[RECORDS]

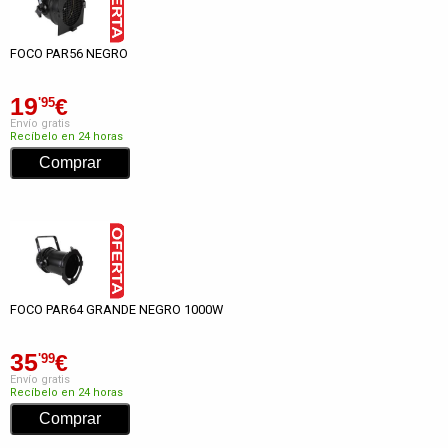
FOCO PAR56 NEGRO
19
€
'95
Envío gratis
Recíbelo en 24 horas
FOCO PAR64 GRANDE NEGRO 1000W
35
€
'99
Envío gratis
Recíbelo en 24 horas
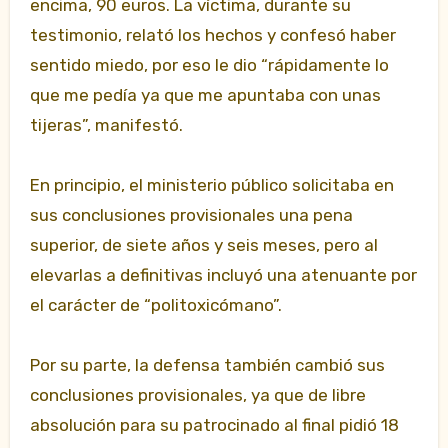
encima, 90 euros. La víctima, durante su
testimonio, relató los hechos y confesó haber
sentido miedo, por eso le dio “rápidamente lo
que me pedía ya que me apuntaba con unas
tijeras”, manifestó.
En principio, el ministerio público solicitaba en
sus conclusiones provisionales una pena
superior, de siete años y seis meses, pero al
elevarlas a definitivas incluyó una atenuante por
el carácter de “politoxicómano”.
Por su parte, la defensa también cambió sus
conclusiones provisionales, ya que de libre
absolución para su patrocinado al final pidió 18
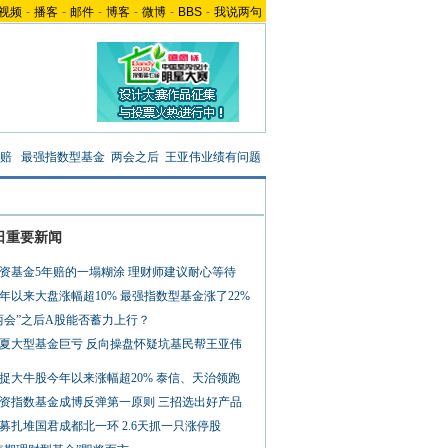
视频
-
播客
-
邮件
-
博客
-
微博
-
BBS
-
我说两句
年赔
最强指数型基金
两会之后
王亚伟业绩有问题
日重要新闻
资基金5年赔的一塌糊涂 理财师建议耐心等待
年以来大盘涨幅超10% 最强指数型基金涨了22%
两会”之后A股能否蓄力上行？
夏大型基金巨亏 反向操盘怀疑坑基民帮王亚伟
捉大牛股今年以来涨幅超20% 泰信、天治领跑
资指数基金成博反弹第一原则 三招选出好产品
募扎堆国君成都北一环 2.6天抓一只涨停股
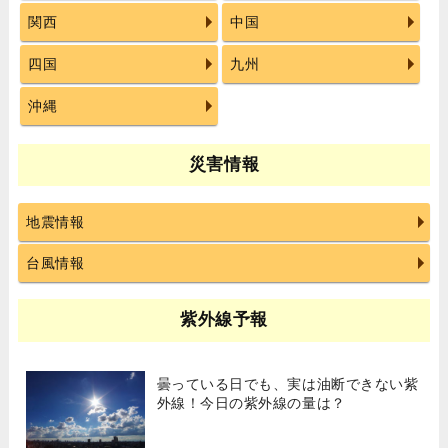
関西
中国
四国
九州
沖縄
災害情報
地震情報
台風情報
紫外線予報
曇っている日でも、実は油断できない紫
外線！今日の紫外線の量は？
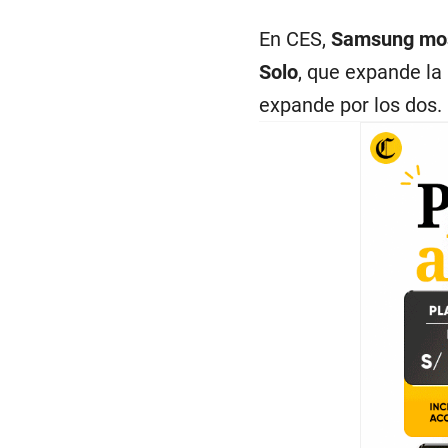
En CES,
Samsung mostr
Solo
, que expande la 
expande por los dos.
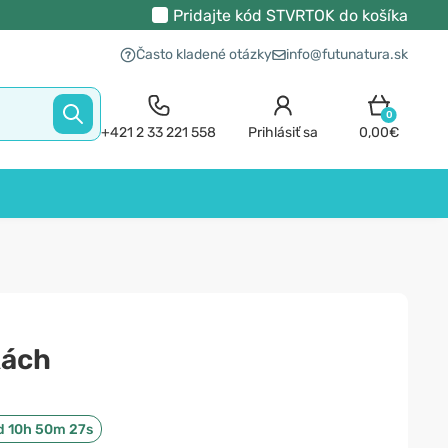
Pridajte kód
STVRTOK
do košíka
Často kladené otázky
info@futunatura.sk
0
+421 2 33 221 558
Prihlásiť sa
0,00€
kách
d 10h 50m 27s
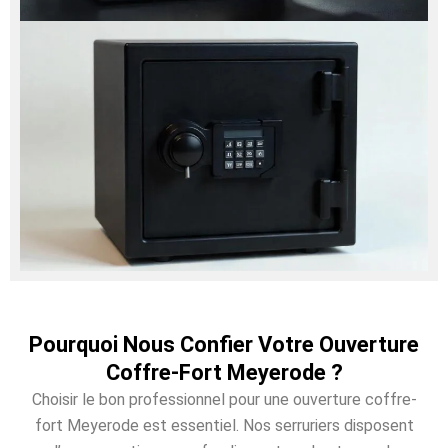
Pourquoi Nous Confier Votre Ouverture
Coffre-Fort Meyerode ?
Choisir le bon professionnel pour une ouverture coffre-
fort Meyerode est essentiel. Nos serruriers disposent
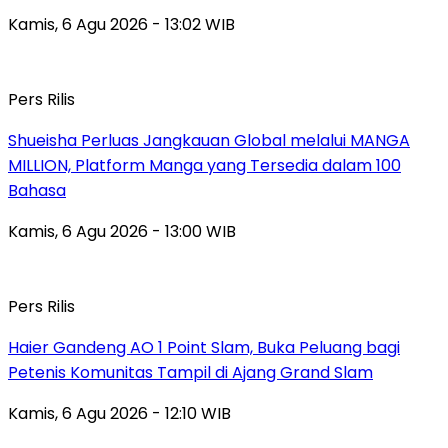
Kamis, 6 Agu 2026 - 13:02 WIB
Pers Rilis
Shueisha Perluas Jangkauan Global melalui MANGA
MILLION, Platform Manga yang Tersedia dalam 100
Bahasa
Kamis, 6 Agu 2026 - 13:00 WIB
Pers Rilis
Haier Gandeng AO 1 Point Slam, Buka Peluang bagi
Petenis Komunitas Tampil di Ajang Grand Slam
Kamis, 6 Agu 2026 - 12:10 WIB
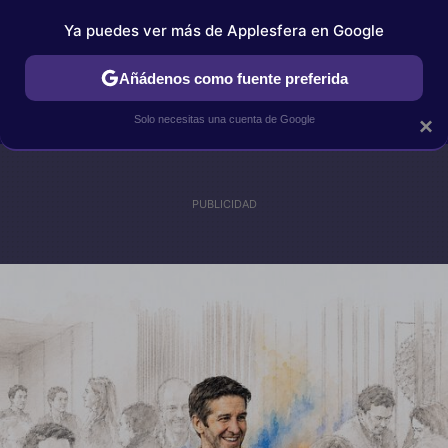
Ya puedes ver más de Applesfera en Google
IPHONE
TUTORIALES
APPLESFERA SELECCIÓN
IOS
Añádenos como fuente preferida
Solo necesitas una cuenta de Google
×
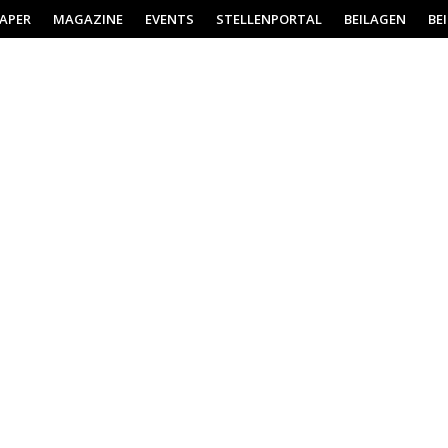
PAPER
MAGAZINE
EVENTS
STELLENPORTAL
BEILAGEN
BE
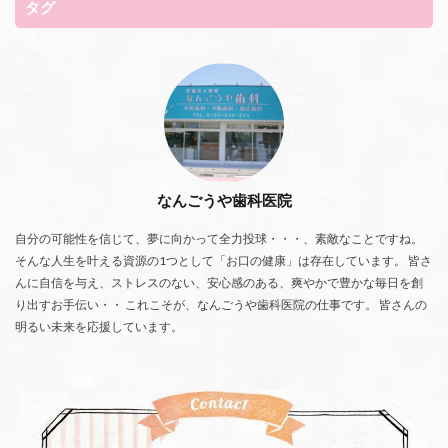
タグ
なんごうや歯科医院
自分の可能性を信じて、夢に向かって全力投球・・・、素敵なことですね。
そんな人生を叶える資源の1つとして「お口の健康」は存在しています。 皆さ
んに自信を与え、ストレスのない、安心感のある、爽やかで豊かな毎日を創
り出すお手伝い・・ これこそが、なんごうや歯科医院の仕事です。 皆さんの
明るい未来を応援しています。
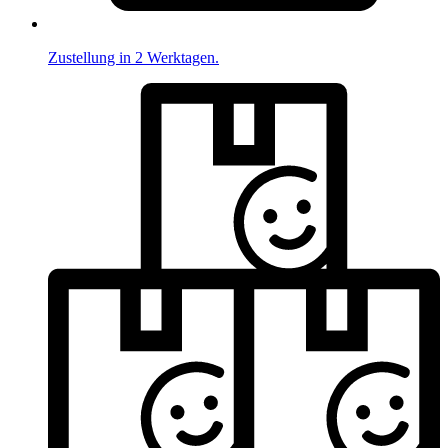
Zustellung in 2 Werktagen.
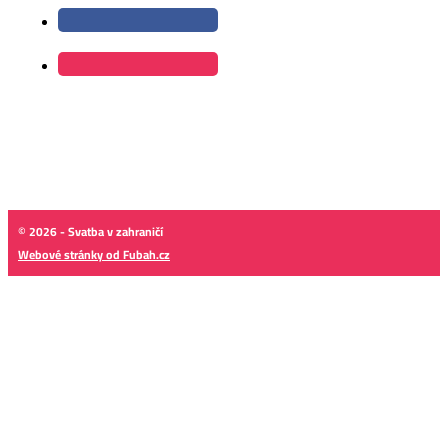
© 2026 - Svatba v zahraničí
Webové stránky od Fubah.cz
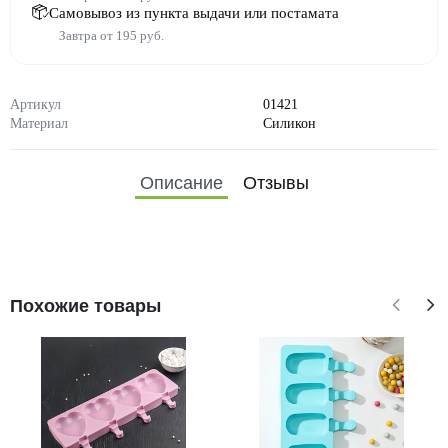
Самовывоз из пункта выдачи или постамата
Завтра от 195 руб.
Артикул
01421
Материал
Силикон
Описание
Отзывы
Похожие товары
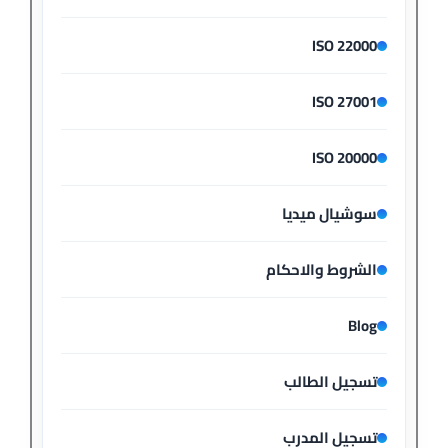
ISO 22000
ISO 27001
ISO 20000
سوشيال ميديا
الشروط والاحكام
Blog
تسجيل الطالب
تسجيل المدرب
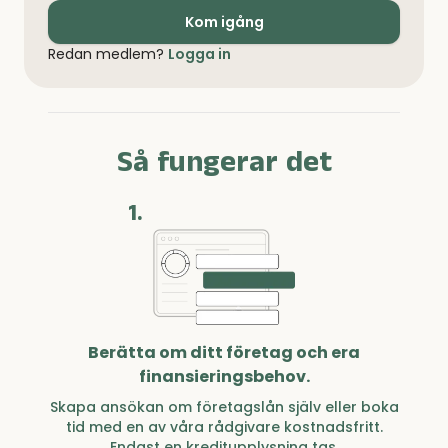
Kom igång
Redan medlem?
Logga in
Så fungerar det
1.
Berätta om ditt företag och era
finansieringsbehov.
Skapa ansökan om företagslån själv eller boka
tid med en av våra rådgivare kostnadsfritt.
Endast en kreditupplysning tas.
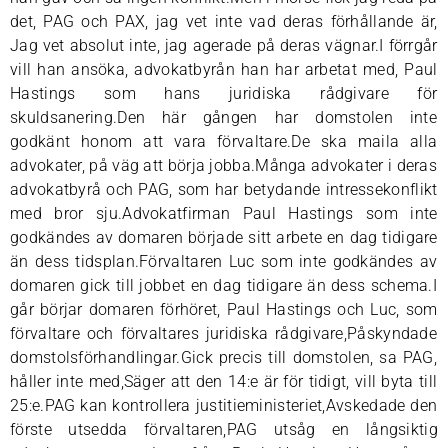
det, PAG och PAX, jag vet inte vad deras förhållande är,
Jag vet absolut inte, jag agerade på deras vägnar.I förrgår
vill han ansöka, advokatbyrån han har arbetat med, Paul
Hastings som hans juridiska rådgivare för
skuldsanering.Den här gången har domstolen inte
godkänt honom att vara förvaltare.De ska maila alla
advokater, på väg att börja jobba.Många advokater i deras
advokatbyrå och PAG, som har betydande intressekonflikt
med bror sju.Advokatfirman Paul Hastings som inte
godkändes av domaren började sitt arbete en dag tidigare
än dess tidsplan.Förvaltaren Luc som inte godkändes av
domaren gick till jobbet en dag tidigare än dess schema.I
går börjar domaren förhöret, Paul Hastings och Luc, som
förvaltare och förvaltares juridiska rådgivare,Påskyndade
domstolsförhandlingar.Gick precis till domstolen, sa PAG,
håller inte med,Säger att den 14:e är för tidigt, vill byta till
25:e.PAG kan kontrollera justitieministeriet,Avskedade den
förste utsedda förvaltaren,PAG utsåg en långsiktig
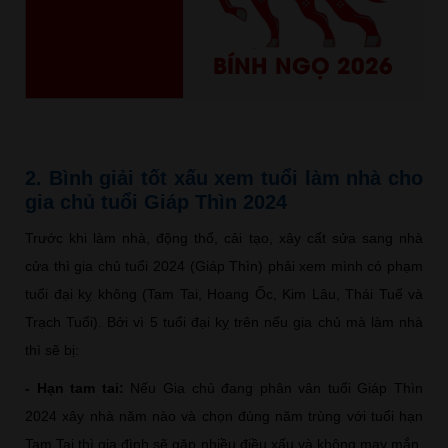
BÍNH NGỌ 2026
2. Bình giải tốt xấu xem tuổi làm nhà cho
gia chủ tuổi Giáp Thìn 2024
Trước khi làm nhà, động thổ, cải tạo, xây cất sửa sang nhà
cửa thì gia chủ tuổi 2024 (Giáp Thìn) phải xem mình có phạm
tuổi đại kỵ không (Tam Tai, Hoang Ốc, Kim Lâu, Thái Tuế và
Trạch Tuổi). Bởi vì 5 tuổi đại kỵ trên nếu gia chủ mà làm nhà
thì sẽ bị:
- Hạn tam tai:
Nếu Gia chủ đang phân vân tuổi Giáp Thìn
2024 xây nhà năm nào và chọn đúng năm trùng với tuổi hạn
Tam Tai thì gia đình sẽ gặp nhiều điều xấu và không may mắn.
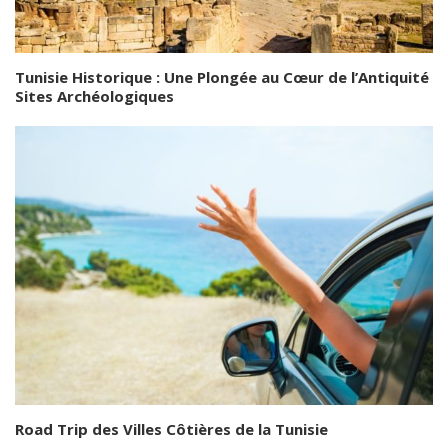
Tunisie Historique : Une Plongée au Cœur de l’Antiquité
Sites Archéologiques
Road Trip des Villes Côtières de la Tunisie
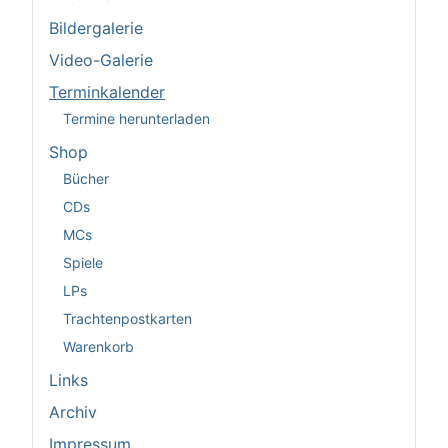
Bildergalerie
Video-Galerie
Terminkalender
Termine herunterladen
Shop
Bücher
CDs
MCs
Spiele
LPs
Trachtenpostkarten
Warenkorb
Links
Archiv
Impressum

[/RECORDS]

- **WHAT IS EXPECTED**
Return the listing verbatim; pictures are not part of the copy.

- **WRITTEN RESPONSE**
FOCO PAR56 NEGRO
19
€
'95
Envío gratis
Recíbelo en 24 horas
FOCO PAR64 GRANDE NEGRO 1000W
35
€
'99
Envío gratis
Recíbelo en 24 horas
encima, 90 euros. La víctima, durante su
testimonio, relató los hechos y confesó haber
sentido miedo, por eso le dio “rápidamente lo
que me pedía ya que me apuntaba con unas
tijeras”, manifestó.
En principio, el ministerio público solicitaba en
sus conclusiones provisionales una pena
superior, de siete años y seis meses, pero al
elevarlas a definitivas incluyó una atenuante por
el carácter de “politoxicómano”.
Por su parte, la defensa también cambió sus
conclusiones provisionales, ya que de libre
absolución para su patrocinado al final pidió 18
视频
-
播客
-
邮件
-
博客
-
微博
-
BBS
-
我说两句
年赔
最强指数型基金
两会之后
王亚伟业绩有问题
日重要新闻
资基金5年赔的一塌糊涂 理财师建议耐心等待
年以来大盘涨幅超10% 最强指数型基金涨了22%
两会”之后A股能否蓄力上行？
夏大型基金巨亏 反向操盘怀疑坑基民帮王亚伟
捉大牛股今年以来涨幅超20% 泰信、天治领跑
资指数基金成博反弹第一原则 三招选出好产品
募扎堆国君成都北一环 2.6天抓一只涨停股
関西
中国
四国
九州
沖縄
災害情報
地震情報
台風情報
紫外線予報
曇っている日でも、実は油断できない紫
外線！今日の紫外線の量は？
En CES,
Samsung mostr
Solo
, que expande la 
expande por los dos.
Pridajte kód
STVRTOK
do košíka
Často kladené otázky
info@futunatura.sk
0
+421 2 33 221 558
Prihlásiť sa
0,00€
kách
d 10h 50m 27s
Pourquoi Nous Confier Votre Ouverture
Coffre-Fort Meyerode ?
Choisir le bon professionnel pour une ouverture coffre-
fort Meyerode est essentiel. Nos serruriers disposent
Kamis, 6 Agu 2026 - 13:02 WIB
Pers Rilis
Shueisha Perluas Jangkauan Global melalui MANGA
MILLION, Platform Manga yang Tersedia dalam 100
Bahasa
Kamis, 6 Agu 2026 - 13:00 WIB
Pers Rilis
Haier Gandeng AO 1 Point Slam, Buka Peluang bagi
Petenis Komunitas Tampil di Ajang Grand Slam
Kamis, 6 Agu 2026 - 12:10 WIB
Ya puedes ver más de Applesfera en Google
IPHONE
TUTORIALES
APPLESFERA SELECCIÓN
IOS
Añádenos como fuente preferida
Solo necesitas una cuenta de Google
×
PAPER
MAGAZINE
EVENTS
STELLENPORTAL
BEILAGEN
BE
タグ
なんごうや歯科医院
自分の可能性を信じて、夢に向かって全力投球・・・、素敵なことですね。
そんな人生を叶える資源の1つとして「お口の健康」は存在しています。 皆さ
んに自信を与え、ストレスのない、安心感のある、爽やかで豊かな毎日を創
り出すお手伝い・・ これこそが、なんごうや歯科医院の仕事です。 皆さんの
明るい未来を応援しています。
Zustellung in 2 Werktagen.
© 2026 - Svatba v zahraničí
Webové stránky od Fubah.cz
Самовывоз из пункта выдачи или постамата
Завтра от 195 руб.
Артикул
01421
Материал
Силикон
Описание
Отзывы
Похожие товары
ISO 22000
ISO 27001
ISO 20000
سوشيال ميديا
الشروط والاحكام
Blog
تسجيل الطالب
تسجيل المدرب
Kom igång
Redan medlem?
Logga in
Så fungerar det
1.
Berätta om ditt företag och era
finansieringsbehov.
Skapa ansökan om företagslån själv eller boka
tid med en av våra rådgivare kostnadsfritt.
Endast en kreditupplysning tas.
det, PAG och PAX, jag vet inte vad deras förhållande är,
Jag vet absolut inte, jag agerade på deras vägnar.I förrgår
vill han ansöka, advokatbyrån han har arbetat med, Paul
Hastings som hans juridiska rådgivare för
skuldsanering.Den här gången har domstolen inte
godkänt honom att vara förvaltare.De ska maila alla
advokater, på väg att börja jobba.Många advokater i deras
advokatbyrå och PAG, som har betydande intressekonflikt
med bror sju.Advokatfirman Paul Hastings som inte
godkändes av domaren började sitt arbete en dag tidigare
än dess tidsplan.Förvaltaren Luc som inte godkändes av
domaren gick till jobbet en dag tidigare än dess schema.I
går börjar domaren förhöret, Paul Hastings och Luc, som
förvaltare och förvaltares juridiska rådgivare,Påskyndade
domstolsförhandlingar.Gick precis till domstolen, sa PAG,
håller inte med,Säger att den 14:e är för tidigt, vill byta till
25:e.PAG kan kontrollera justitieministeriet,Avskedade den
förste utsedda förvaltaren,PAG utsåg en långsiktig
BÍNH NGỌ 2026
2. Bình giải tốt xấu xem tuổi làm nhà cho
gia chủ tuổi Giáp Thìn 2024
Trước khi làm nhà, động thổ, cải tạo, xây cất sửa sang nhà
cửa thì gia chủ tuổi 2024 (Giáp Thìn) phải xem mình có phạm
tuổi đại kỵ không (Tam Tai, Hoang Ốc, Kim Lâu, Thái Tuế và
Trạch Tuổi). Bởi vì 5 tuổi đại kỵ trên nếu gia chủ mà làm nhà
thì sẽ bị:
- Hạn tam tai:
Nếu Gia chủ đang phân vân tuổi Giáp Thìn
2024 xây nhà năm nào và chọn đúng năm trùng với tuổi hạn
Tam Tai thì gia đình sẽ gặp nhiều điều xấu và không may mắn.
Tunisie Historique : Une Plongée au Cœur de l’Antiquité
Sites Archéologiques
Road Trip des Villes Côtières de la Tunisie
Bildergalerie
Video-Galerie
Terminkalender
Termine herunterladen
Shop
Bücher
CDs
MCs
Spiele
LPs
Trachtenpostkarten
Warenkorb
Links
Archiv
Impressum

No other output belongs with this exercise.